Metadata, or "data about data," has become a component of many regulated GxP activities conducted electronically. Just like the records it's attached to, metadata has significant regulatory impact and brings its own set of compliance risks.
While FDA's 21 CFR Part 11 defines the requirements for electronic records in detail, the requirements pertaining to metadata are less clear. We've taken a closer look at what specific regulatory impact metadata has and the actions manufacturers should take to mitigate them.
What is GxP electronic record metadata?
Metadata is information attached to electronic records that provides supplementary details about the record and the information within it.
In addition to helping people search for and find particular records, metadata is used for a few other important tasks:
• Capturing audit trail information for electronic records
• Providing a parameter within an automated business process
• Classifying electronic records and facilitating navigation
• Offering business intelligence information
What is the regulatory impact of metadata?
The regulatory impact of a piece of metadata depends on the type of electronic record it's attached to within a computerized system. This could be a discreet data element, like HPLC testing results, or in the form of documents stored within an Electronic Document Management System (EDMS), such as Standard Operating Procedures (SOPs).

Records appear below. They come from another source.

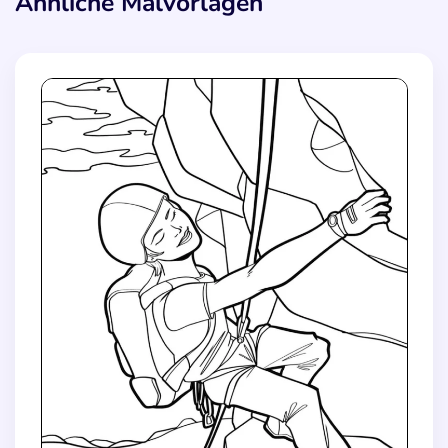
Ähnliche Malvorlagen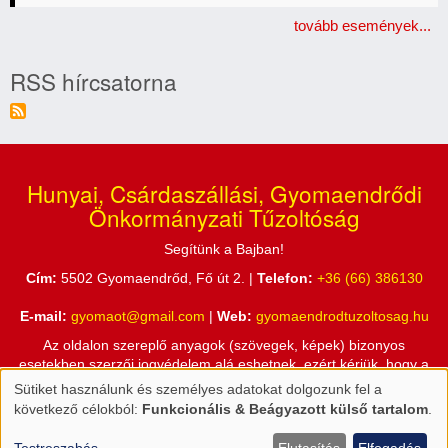
tovább események...
RSS hírcsatorna
Hunyai, Csárdaszállási, Gyomaendrődi
Önkormányzati Tűzoltóság
Segítünk a Bajban!
Cím:
5502 Gyomaendrőd, Fő út 2. |
Telefon:
+36 (66) 386130
E-mail:
gyomaot@gmail.com
|
Web:
gyomaendrodtuzoltosag.hu
Az oldalon szereplő anyagok (szövegek, képek) bizonyos
esetekben szerzői jogvédelem alá eshetnek, ezért kérjük, hogy a
honlapon található információkat csak a Hunyai, Csárdaszállási,
Sütiket használunk és személyes adatokat dolgozunk fel a
Személyes
Gyomaendrődi Önkormányzati Tűzoltóság engedélyével használja
következő célokból:
Funkcionális & Beágyazott külső tartalom
.
fel!
adatok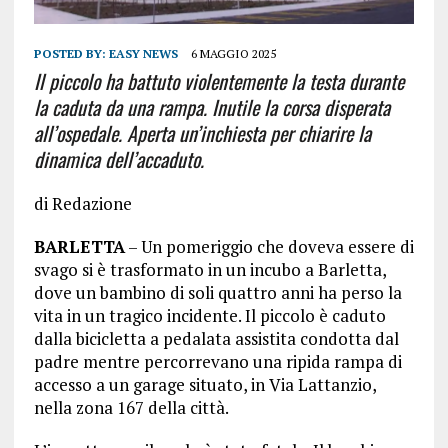
POSTED BY:
EASY NEWS
6 MAGGIO 2025
Il piccolo ha battuto violentemente la testa durante
la caduta da una rampa. Inutile la corsa disperata
all’ospedale. Aperta un’inchiesta per chiarire la
dinamica dell’accaduto.
di Redazione
BARLETTA
– Un pomeriggio che doveva essere di
svago si è trasformato in un incubo a Barletta,
dove un bambino di soli quattro anni ha perso la
vita in un tragico incidente. Il piccolo è caduto
dalla bicicletta a pedalata assistita condotta dal
padre mentre percorrevano una ripida rampa di
accesso a un garage situato, in Via Lattanzio,
nella zona 167 della città.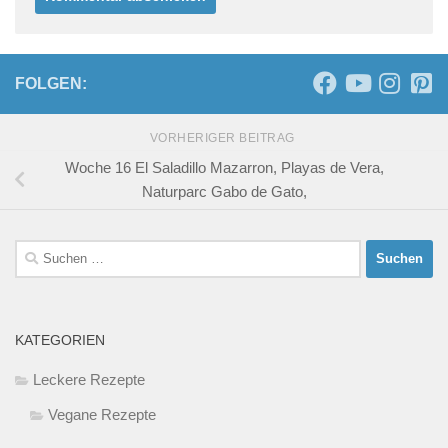
FOLGEN:
VORHERIGER BEITRAG
Woche 16 El Saladillo Mazarron, Playas de Vera,
Naturparc Gabo de Gato,
Suchen
nach:
KATEGORIEN
Leckere Rezepte
Vegane Rezepte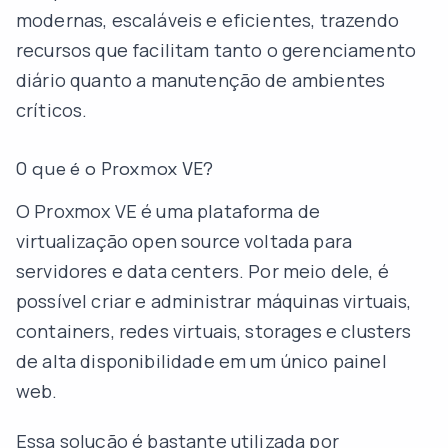
modernas, escaláveis e eficientes, trazendo
recursos que facilitam tanto o gerenciamento
diário quanto a manutenção de ambientes
críticos.
O que é o Proxmox VE?
O Proxmox VE é uma plataforma de
virtualização open source voltada para
servidores e data centers. Por meio dele, é
possível criar e administrar máquinas virtuais,
containers, redes virtuais, storages e clusters
de alta disponibilidade em um único painel
web.
Essa solução é bastante utilizada por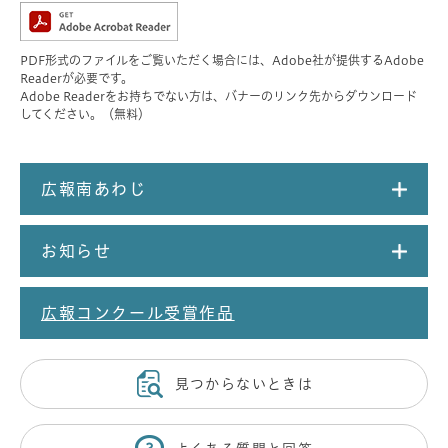
PDF形式のファイルをご覧いただく場合には、Adobe社が提供するAdobe
Readerが必要です。
Adobe Readerをお持ちでない方は、バナーのリンク先からダウンロード
してください。（無料）
広報南あわじ
お知らせ
広報コンクール受賞作品
見つからないときは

Free White Paper: Ensuring Enterprise-Wide Data Integrity in FDA-Regulated Industries
SOPs, for example, are stored within EDMS with metadata attached to them which describe the attributes of the document, such as its title, document type, effective date, department, etc.
Metadata also captures audit trail information and provide users with access to particular records based on department.

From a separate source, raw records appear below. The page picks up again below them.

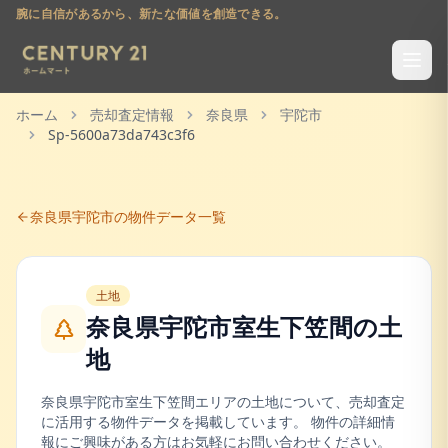
腕に自信があるから、新たな価値を創造できる。
ホーム
売却査定情報
奈良県
宇陀市
Sp-5600a73da743c3f6
奈良県
宇陀市
の物件データ一覧
土地
奈良県宇陀市室生下笠間
の
土
地
奈良県
宇陀市
室生下笠間
エリアの
土地
について、売却査定
に活用する物件データを掲載しています。 物件の詳細情
報にご興味がある方はお気軽にお問い合わせください。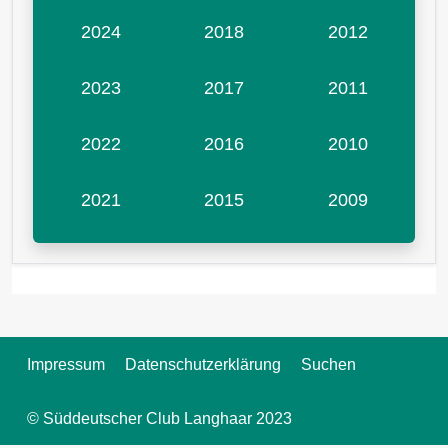
2024
2018
2012
2023
2017
2011
2022
2016
2010
2021
2015
2009
Impressum
Datenschutzerklärung
Suchen
© Süddeutscher Club Langhaar 2023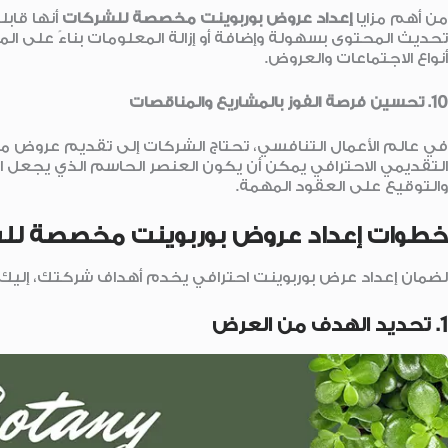
من أهم مزايا
إعداد عروض بوربوينت مخصصة للشركات
أنها قاب
تحديث المحتوى بسهولة وإضافة أو إزالة المعلومات بناءً على ال
أنواع الاجتماعات والعروض.
10.
تحسين فرصة الفوز بالمشاريع والمناقصات
في عالم الأعمال التنافسي، تحتاج الشركات إلى تقديم عروض م
التقديمي الاحترافي يمكن أن يكون العنصر الحاسم الذي يجعل العر
والتوقيع على العقود المهمة.
خطوات إعداد عروض بوربوينت مخصصة لل
لضمان إعداد عرض بوربوينت احترافي يخدم أهداف شركتك، إليك 
1. تحديد الهدف من العرض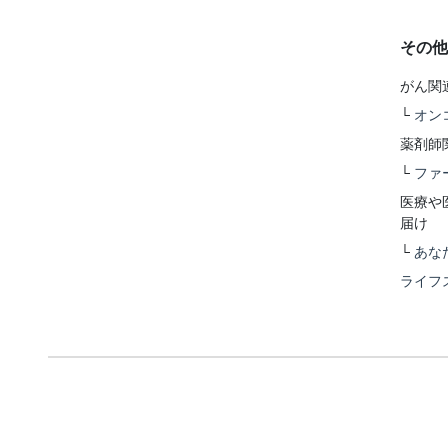
その他
がん関
└
オン
薬剤師
└
ファ
医療や
届け
└
あな
ライフ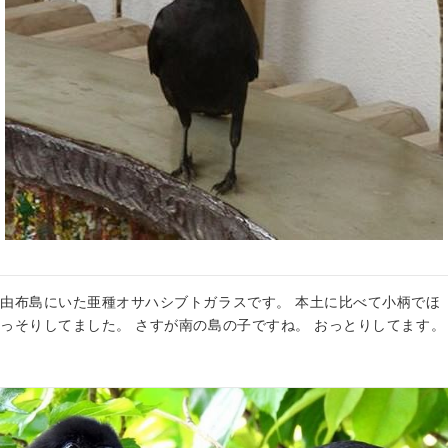
由布島にいた亜種オサハシブトガラスです。 本土に比べて小柄でほ
っそりしてました。 さすが南の島の子ですね。 おっとりしてます。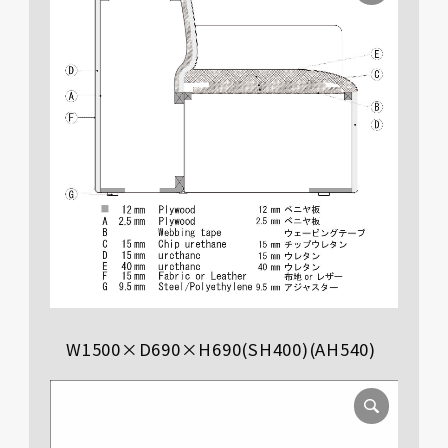
W1500×D690×H690(SH400)(AH540)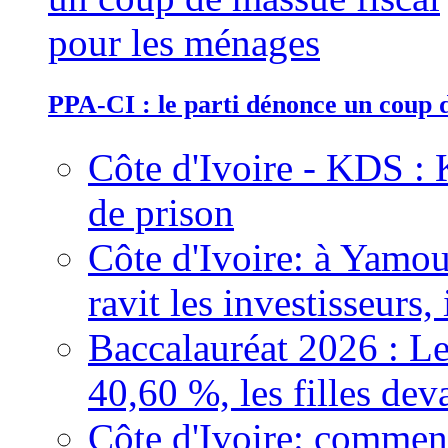
PPA-CI : le parti dénonce un coup 
Côte d'Ivoire - KDS : 
de prison
Côte d'Ivoire: à Yamou
ravit les investisseurs,
Baccalauréat 2026 : Le
40,60 %, les filles dev
Côte d'Ivoire: comment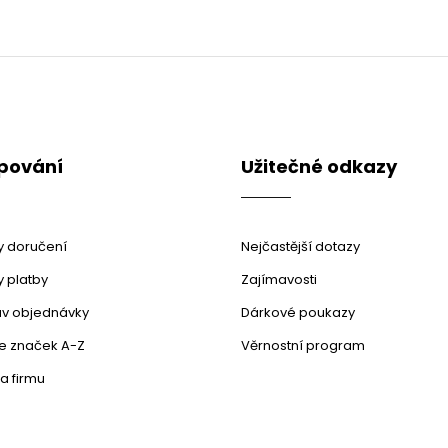
pování
Užitečné odkazy
 doručení
Nejčastější dotazy
 platby
Zajímavosti
stav objednávky
Dárkové poukazy
le značek A-Z
Věrnostní program
a firmu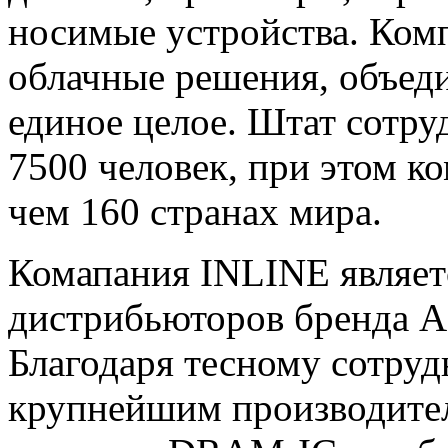
носимые устройства. Комп
облачные решения, объед
единое целое. Штат сотру
7500 человек, при этом к
чем 160 странах мира.
Комапания INLINE являе
дистрибьюторов бренда A
Благодаря тесному сотру
крупнейшим производител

If the metadata attached to an SOP does not match the attributes of the document, the computer system could give users incorrect information. In the case of an audit trail, inaccurate metadata could make it difficult or impossible to retrieve particular audit trail records -– a major compliance risk.

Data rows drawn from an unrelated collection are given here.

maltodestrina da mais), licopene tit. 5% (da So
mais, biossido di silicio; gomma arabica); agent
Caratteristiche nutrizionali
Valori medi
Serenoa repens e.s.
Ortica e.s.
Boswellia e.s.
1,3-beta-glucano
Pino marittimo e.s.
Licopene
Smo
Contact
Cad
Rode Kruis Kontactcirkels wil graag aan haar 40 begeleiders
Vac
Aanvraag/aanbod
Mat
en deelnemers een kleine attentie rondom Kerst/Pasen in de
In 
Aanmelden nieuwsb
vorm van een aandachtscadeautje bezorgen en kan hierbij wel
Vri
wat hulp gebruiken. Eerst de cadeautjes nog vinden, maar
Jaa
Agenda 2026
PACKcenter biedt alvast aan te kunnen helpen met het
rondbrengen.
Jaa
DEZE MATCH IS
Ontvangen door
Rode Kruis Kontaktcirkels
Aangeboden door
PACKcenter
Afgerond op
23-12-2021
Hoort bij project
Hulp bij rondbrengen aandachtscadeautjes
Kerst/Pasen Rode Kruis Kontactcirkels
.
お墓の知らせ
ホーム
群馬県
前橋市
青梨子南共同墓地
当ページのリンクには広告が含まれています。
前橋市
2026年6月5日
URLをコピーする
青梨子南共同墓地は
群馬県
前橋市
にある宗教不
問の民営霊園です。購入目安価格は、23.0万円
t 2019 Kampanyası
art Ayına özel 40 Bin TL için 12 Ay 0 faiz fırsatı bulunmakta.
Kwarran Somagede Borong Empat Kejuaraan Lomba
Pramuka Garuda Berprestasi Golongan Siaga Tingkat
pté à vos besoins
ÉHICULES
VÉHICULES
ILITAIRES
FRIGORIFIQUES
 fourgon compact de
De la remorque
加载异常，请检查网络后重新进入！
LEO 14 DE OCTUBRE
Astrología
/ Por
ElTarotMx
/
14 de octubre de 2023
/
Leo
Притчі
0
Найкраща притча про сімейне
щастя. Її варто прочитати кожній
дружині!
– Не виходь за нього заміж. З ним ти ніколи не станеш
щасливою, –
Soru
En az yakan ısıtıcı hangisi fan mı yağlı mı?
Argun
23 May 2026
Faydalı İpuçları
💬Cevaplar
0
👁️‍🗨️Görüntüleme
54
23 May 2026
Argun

How to mitigate the compliance risks of metadata
Appropriate controls must be implemented to ensure metadata is accurate throughout all computerized systems and the integrity of data is maintained at all times.
These controls are both technical and procedural. We've highlighted three crucial metadata controls below.
1. Computer System Validation
Validate to verify that metadata is accurate and ensure the effectiveness of controls used to manage the metadata throughout its lifecycle
2. Logical Security
Database security and protection to ensure metadata cannot be accessed by unauthorized personnel
3. Electronic Record Retention
Prevent electronic recored and their associated audit trails from being deleted
Four steps to handling GxP regulated metadata
The following steps offer a general guide to handling metadata associated with GxP regulated electronic records which can be adapted and applied to various activities throughout an organization.
1. Identify the electronic records you're required to maintain under the associated regulation
2. Determine which metadata is used in audit trails or part of controlled processes
3. Put procedural and technical controls in place to protect the integrity of the metadata and ensure it's maintained throughout the record's lifecycle
4. Validate the metadata attributes to make sure all relevant regulatory requirements are met and the accuracy of the meta data is verified.